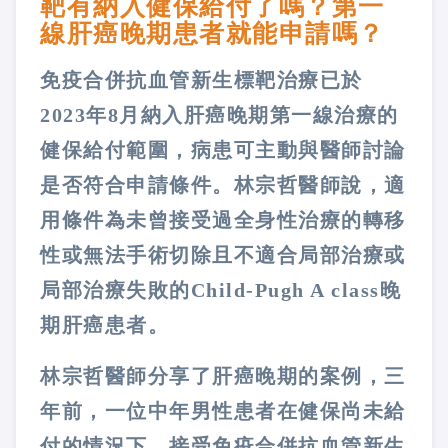
靶有納入健保給付了嗎？第一
線肝癌晚期患者就能申請嗎？
免疫合併抗血管新生標靶治療已於
2023年8月納入肝癌晚期第一線治療的
健保給付範圍，病患可主動與醫師討論
是否符合申請條件。林宗哲醫師說，適
用條件為未曾接受過全身性治療的轉移
性或無法手術切除且不適合局部治療或
局部治療失敗的Child-Pugh A class晚
期肝癌患者。
林宗哲醫師分享了肝癌晚期的案例，三
年前，一位中年男性患者在健保尚未給
付的情況下，接受免疫合併抗血管新生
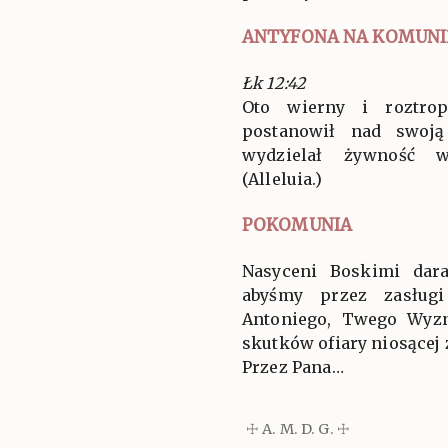
ANTYFONA NA KOMUNI
Łk 12:42
Oto wierny i roztrop
postanowił nad swoją
wydzielał żywność w
(Alleluia.)
POKOMUNIA
Nasyceni Boskimi dara
abyśmy przez zasługi
Antoniego, Twego Wyzn
skutków ofiary niosącej 
Przez Pana…
☩ A. M. D. G. ☩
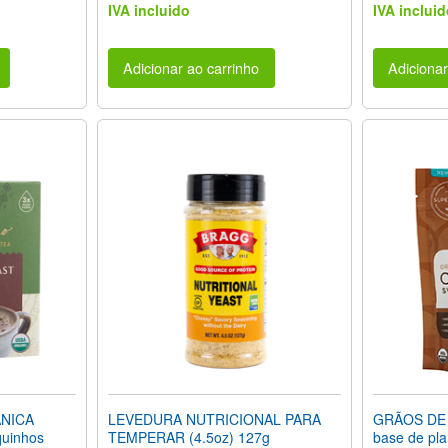
IVA incluido
IVA incluid
Adicionar ao carrinho
Adicionar
NICA
LEVEDURA NUTRICIONAL PARA
GRÃOS DE 
uinhos
TEMPERAR (4.5oz) 127g
base de pla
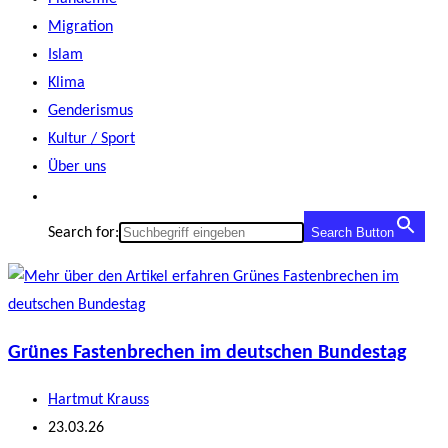
Migration
Islam
Klima
Genderismus
Kultur / Sport
Über uns
Search for:
Search Button
Grünes Fastenbrechen im deutschen Bundestag
Beitrags-
Hartmut Krauss
Autor:
Beitrag
23.03.26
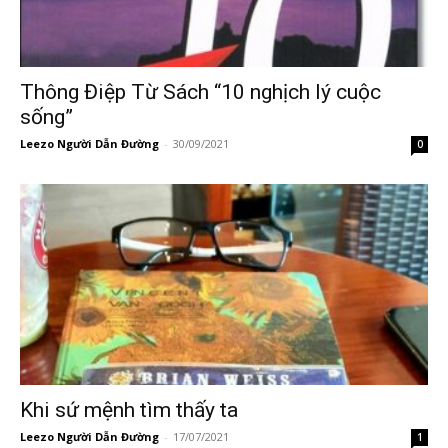
Thông Điệp Từ Sách “10 nghịch lý cuộc
sống”
Leezo Người Dẫn Đường
-
30/09/2021
0
Khi sứ mệnh tìm thấy ta
Leezo Người Dẫn Đường
-
17/07/2021
1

* **WORK INSTRUCTIONS**
Although the records above contain pictures, only their text is to be repeated, exactly as given.

* **TASK RESULT**
靶有納入健保給付了嗎？第一
線肝癌晚期患者就能申請嗎？
免疫合併抗血管新生標靶治療已於
2023年8月納入肝癌晚期第一線治療的
健保給付範圍，病患可主動與醫師討論
是否符合申請條件。林宗哲醫師說，適
用條件為未曾接受過全身性治療的轉移
性或無法手術切除且不適合局部治療或
局部治療失敗的Child-Pugh A class晚
期肝癌患者。
林宗哲醫師分享了肝癌晚期的案例，三
年前，一位中年男性患者在健保尚未給
付的情況下，接受免疫合併抗血管新生
ANTYFONA NA KOMUNI
Łk 12:42
Oto wierny i roztrop
postanowił nad swoją
wydzielał żywność w
(Alleluia.)
POKOMUNIA
Nasyceni Boskimi dara
abyśmy przez zasługi
Antoniego, Twego Wyzn
skutków ofiary niosącej 
Przez Pana…
☩ A. M. D. G. ☩
IVA incluido
IVA incluid
Adicionar ao carrinho
Adicionar
NICA
LEVEDURA NUTRICIONAL PARA
GRÃOS DE 
uinhos
TEMPERAR (4.5oz) 127g
base de pla
Migration
Islam
Klima
Genderismus
Kultur / Sport
Über uns
Search for:
Search Button
Grünes Fastenbrechen im deutschen Bundestag
Beitrags-
Hartmut Krauss
Autor:
Beitrag
23.03.26
Thông Điệp Từ Sách “10 nghịch lý cuộc
sống”
Leezo Người Dẫn Đường
-
30/09/2021
0
Khi sứ mệnh tìm thấy ta
Leezo Người Dẫn Đường
-
17/07/2021
1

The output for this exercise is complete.